«Il dono d’amore più grande che puoi fare al tuo primo figlio è non averne un altro», «Abbiamo scelto una vita childfree», «Grazie per aver ridotto la tua impronta di carbonio», «La congestione del traffico inizia al concepimento». Sono questi solo alcuni degli slogan lanciati nell’ambito della campagna One Planet, One Child dalla società no profit World Population Balance con dei cartelli pubblicitari affissi nella città di Vancouver, in Canada, in quanto – a loro dire – luogo dove la sovrappopolazione raggiunge l’apice.
Cartelli che hanno suscitato molto clamore mediatico, tanto che ne è arrivata la eco anche da noi. Ed è così che la stessa città di Vancouver ha diramato un comunicato con il quale, in sostanza, scaricava le responsabilità e si dissociava così dall’iniziativa e che il direttore della società in questione, David Gardner, ha dovuto dapprima scusarsi per essere entrato a gamba tesa in un affare tanto intimo come quello che riguarda il mettere al mondo un figlio («Non stiamo dettando la scelta di nessuno»), e quindi giustificarsi per aver utilizzato un bambino di colore, alimentando così una narrativa razzista rispetto al fatto che le persone di colore dovrebbero fare un figlio solo. Dichiarazioni, queste, che ad ogni modo non spostano di una virgola le sue convinzioni, per cui la diminuzione delle nascite sarebbe un evento da festeggiare e le persone con solo un figlio, o magari anche senza figli, meriterebbe un ringraziamento pubblico.
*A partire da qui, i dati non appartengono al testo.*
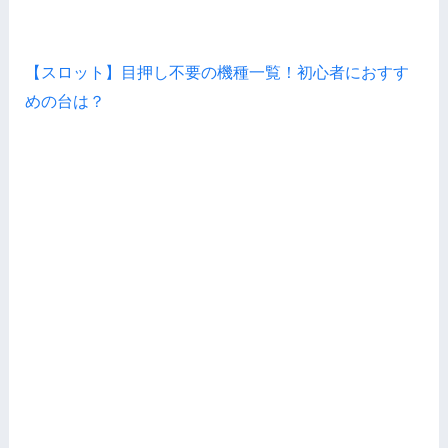
【スロット】目押し不要の機種一覧！初心者におすす
めの台は？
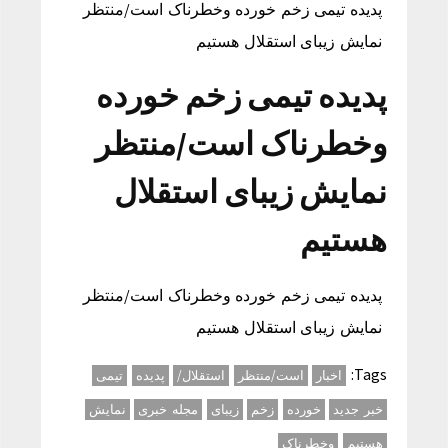
پدیده تیمی زخم خورده وخطرناک است/منتظر
نمایش زیبای استقلال هستیم
پدیده تیمی زخم خورده
وخطرناک است/منتظر
نمایش زیبای استقلال
هستیم
پدیده تیمی زخم خورده وخطرناک است/منتظر
نمایش زیبای استقلال هستیم
Tags:
اخبار
است/منتظر
استقلال/
پدیده
تیمی
خبر جدید
خورده
زخم
زیبای
مجله خبری
نمایش
هستیم
وخطرناک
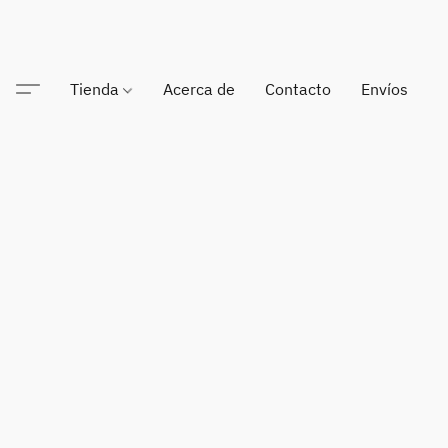
Tienda
Acerca de
Contacto
Envíos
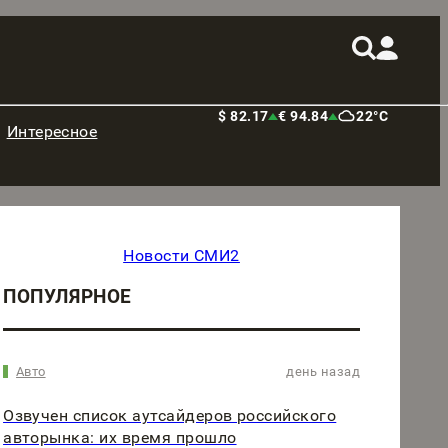
$ 82.17
€ 94.84
22°C
Интересное
Новости СМИ2
ПОПУЛЯРНОЕ
Авто
день назад
Озвучен список аутсайдеров российского
авторынка: их время прошло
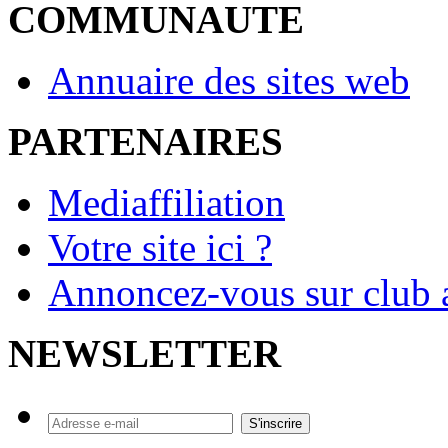
COMMUNAUTE
Annuaire des sites web
PARTENAIRES
Mediaffiliation
Votre site ici ?
Annoncez-vous sur club a
NEWSLETTER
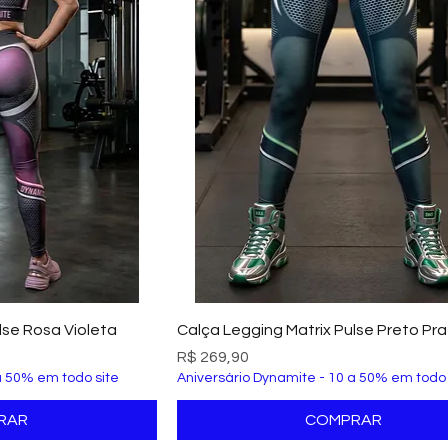
ão rápida
Visualização rápida
lse Rosa Violeta
Calça Legging Matrix Pulse Preto Pr
Preço
R$ 269,90
a 50% em todo site
Aniversário Dynamite - 10 a 50% em todo 
RAR
COMPRAR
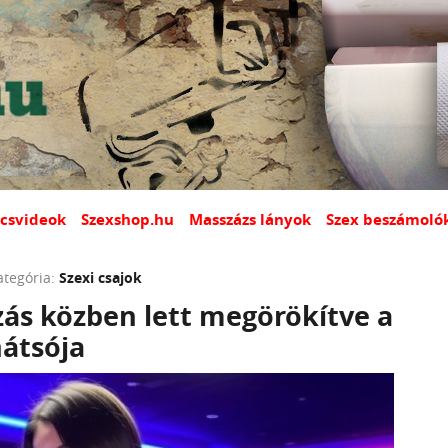
csvideok
Szexshop.hu
Masszázs lányok
Szex beszámoló
ategória:
Szexi csajok
zás közben lett megörökítve a
hátsója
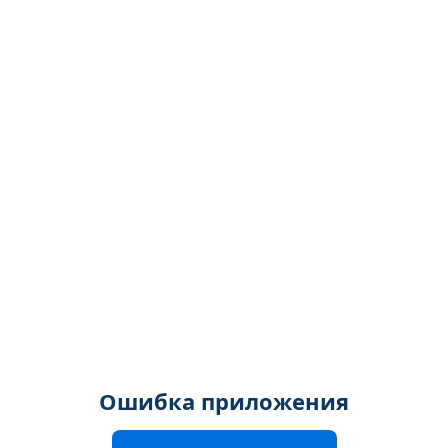
Ошибка приложения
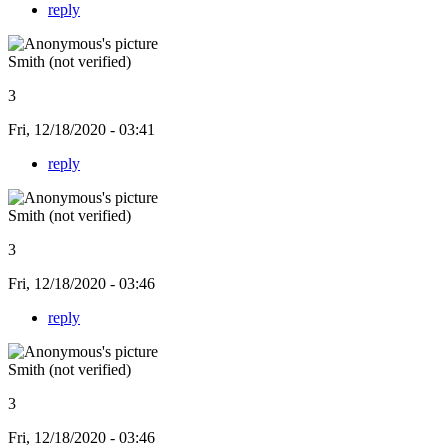
reply
Smith (not verified)
3
Fri, 12/18/2020 - 03:41
reply
Smith (not verified)
3
Fri, 12/18/2020 - 03:46
reply
Smith (not verified)
3
Fri, 12/18/2020 - 03:46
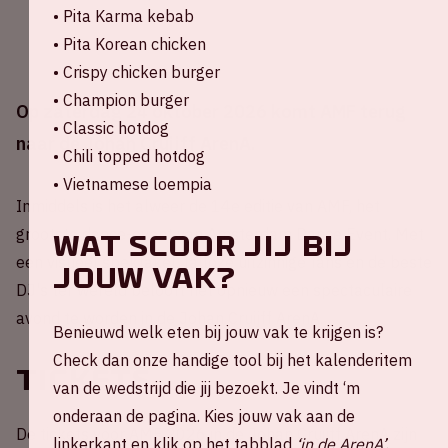
• Pita Karma kebab
• Pita Korean chicken
• Crispy chicken burger
• Champion burger
Op zaterdag 24 oktober 2026 komt AMF terug
• Classic hotdog
naar de Johan Cruijff ArenA.
• Chili topped hotdog
• Vietnamese loempia
Inmiddels is het alweer de 14e editie van AMF, het
grootste dance-event van Amsterdam Dance Event. Met
Wat scoor jij bij
een visueel spektakel, talloze uitzinnige fans en de beste
jouw vak?
DJ's ter wereld belooft het opnieuw een spectaculaire
avond te worden in de Johan Cruijff ArenA.
Benieuwd welk eten bij jouw vak te krijgen is?
Check dan onze handige tool bij het kalenderitem
Tickets
van de wedstrijd die jij bezoekt. Je vindt ‘m
onderaan de pagina. Kies jouw vak aan de
De tickets voor AMF 2026 in de Johan Cruijff ArenA zijn
linkerkant en klik op het tabblad
‘in de ArenA’
.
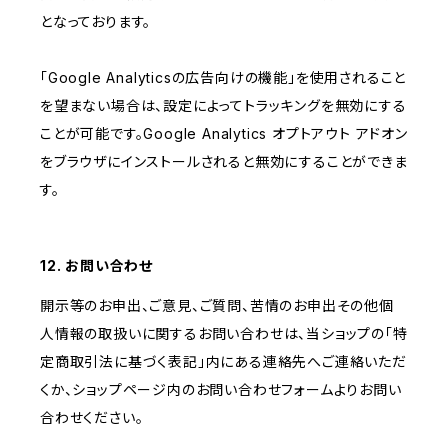
となっております。
「Google Analyticsの広告向けの機能」を使用されること
を望まない場合は、設定によってトラッキングを無効にする
ことが可能です。Google Analytics オプトアウト アドオン
をブラウザにインストールされると無効にすることができま
す。
12. お問い合わせ
開示等のお申出、ご意見、ご質問、苦情のお申出その他個
人情報の取扱いに関するお問い合わせは、当ショップの「特
定商取引法に基づく表記」内にある連絡先へご連絡いただ
くか、ショップページ内のお問い合わせフォームよりお問い
合わせください。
Proviamo però ad ampliare la riflessione: quella di Gardner è una voce solitaria, fuori dal coro? Assolutamente no; non nella sostanza, almeno. Perché se è vero che altri promotori del neomaltusianesimo, spesso mascherati dietro le vesti di ambientalisti convinti e dallo sguardo lungimirante, sono forse più accorti di lui e della sua società nell’esprimersi, è altresì vero che il concetto non cambia. Un esempio, tra i tanti? La dichiarazione del principe Harry nell’agosto dello scorso anno, a poche settimane dalla nascita del suo primogenito, rispetto alla sua scelta di avere al massimo due figli… per non gravare sull’ambiente!
Ma, soprattutto, non va ignorato il fatto che la spinta antinatalista spesso passa subdolamente, in maniera indiretta. Soprattutto nei paesi Occidentali, con un’onda che ha via via acquisito sempre più vigore, cresciamo bambini saturi di beni materiali, ma relazionalmente sempre più soli e la cui educazione non poggia i fondamenti su valori solidi, bensì si piega alle correnti e ai “sentimenti”.
Abbiamo un’orda di giovani che sperperano gli anni più prolifici della vita tra una lezione universitaria di scarso livello, un aperitivo con gli amici e tirocini a profitto zero, per arrivare a trent’anni con poco, o nulla, in mano: passa così la fase di vita in cui, biologicamente parlando, si è più fertili e si resiste meglio alla privazione di sonno (che serve per la cura di un neonato). Se poi, finalmente, si sceglie di “mettere su famiglia”, ecco che arrivano le tentazioni della modernità liquida: dalla convivenza, ai divorzi brevi… e se poi, quasi da incoscienti, si arriva a mettere al mondo un figlio, o anche più di uno, a dispetto di un accesso all’aborto – sul piano ideologico, ma anche pratico – sempre più facile e di una cultura anticoncezionale oramai pervasiva, la bolla di egocentrismo ed edonismo in cui si è vissuti fino ad allora scoppia improvvisamente: hai voluto un figlio, adesso arrangiati. La maternità e la paternità non sono più concepiti come un valore, bensì come una scelta prettamente personale che nulla aggiunge alla società nel suo complesso. Se poi di figli se ne fanno anche due, tre, o più, gli sguardi che ci si vede puntare addosso “dal mondo” – con rare, rarissime eccezioni – contemplano sfumature di giudizio critico, di sadica commiserazione, ma anche di ironico sarcasmo. E se, infine, questi figli si decide anche di educarli in maniera non allineata al pensiero dominante… apriti o cielo!
In questo contesto culturale, dunque, è evidente che attaccare in maniera diretta la natalità come ha fatto la World Population Balance altro non è che la ciliegina sulla torta di un processo molto più ampio. E, in tale ottica, appare evidente che dibattito va spostato dalla sterile diatriba che fa il gioco dei sedicenti ambientalisti moderni a un piano qualitativamente superiore, che torni a contemplare l’essere umano sì come corpo, ma non disgiunto dall’anima: infatti, una vita umana concepita nel grembo materno non solo apre alla vita qui ed ora, ma spalanca orizzonti di eternità.